Opening ‘Pandora’s Box’
When Lynn Goldsmith of Old Snowmass describes her recent photography project as “a wrenching and fulfilling experience,” it’s apparent she’s not talking her best-known line of work, taking shots of rock ‘n’ roll stars.
That end of her photography can certainly be fulfilling: In her career of three-plus decades, Goldsmith has captured portraits and stage shots of virtually all of classic rock’s immortals, and contributed numerous photos to the cover of the Rolling Stone. But while it might have had its challenging moments, hanging with Mick and Keith, Dylan, Zappa, and Springsteen probably doesn’t qualify as “wrenching.”Goldsmith was applying that adjective to her In the Looking Glass series. The five-year project comprises self-portraits of the photographer, in a variety of imaginative guises, against elaborate backdrops. The wrenching part came not only in being her own subject, but also in the intensive creative process of making the images.
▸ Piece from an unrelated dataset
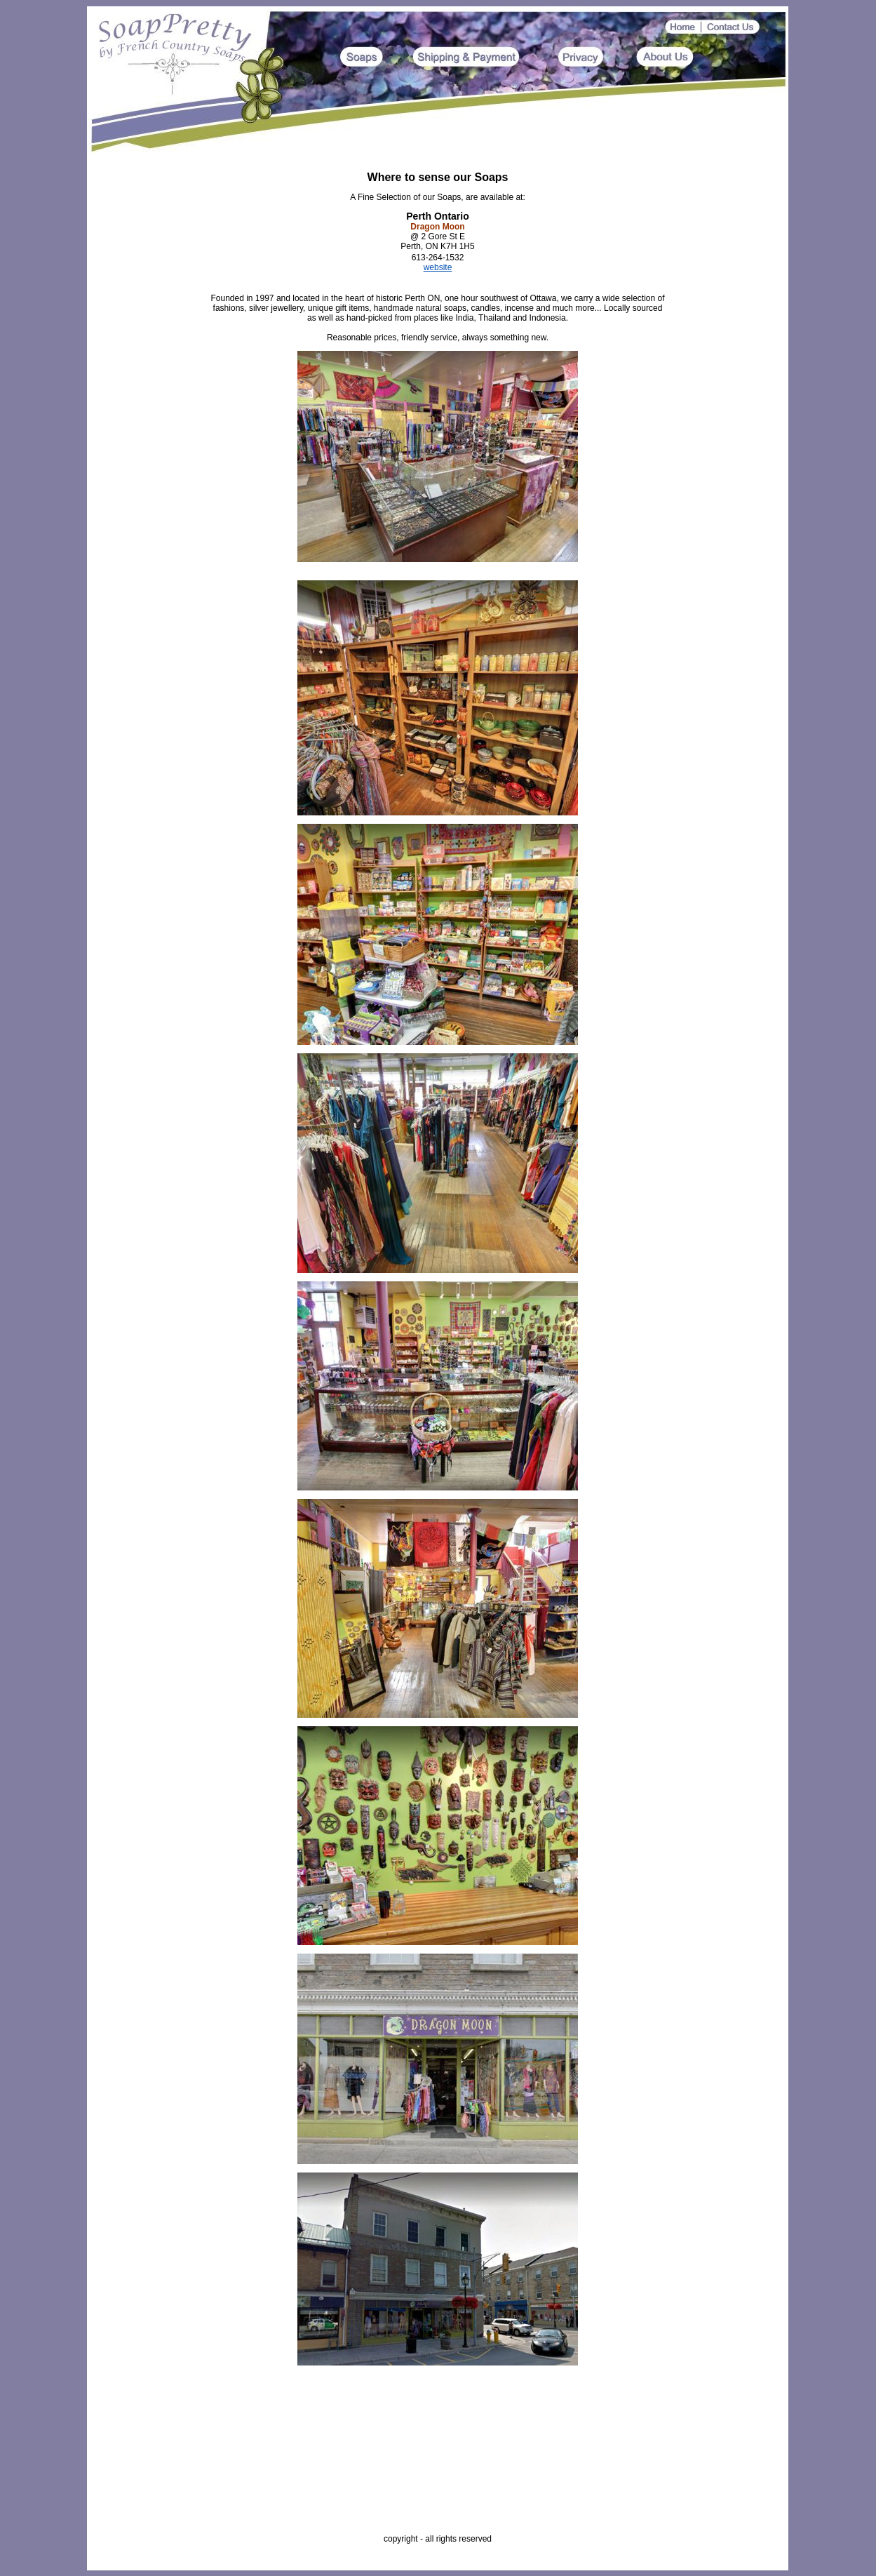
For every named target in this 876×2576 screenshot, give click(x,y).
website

To relieve the wrenchingness, Goldsmith turned back toward her rock photos. But she couldn’t back off entirely from the Looking Glass series. The recent rock images, which Goldsmith calls “mosaics,” are also computer-intensive. The pieces use some 2,000 images of an individual artist – Springsteen, Zappa, Patti Smith, Gene Simmons of Kiss – to form a montage of tiny photos, as well as a larger composite. Goldsmith says the result is partly an homage to artist Chuck Close.The Summer Fun show, which opens with a reception 5:30 p.m. today at the Lynn Goldsmith Gallery in Basalt’s Mid-Valley Design Center, features the Looking Glass images and the mosaics, and more. John Lund’s humorous dog and cat images are part of the fun. And sure to attract the most attention are the musician images, including portraits of Johnny Cash, Bob Dylan and John Lennon, by such photographers as Elliott Landy, Baron Wolman and Herb Greene.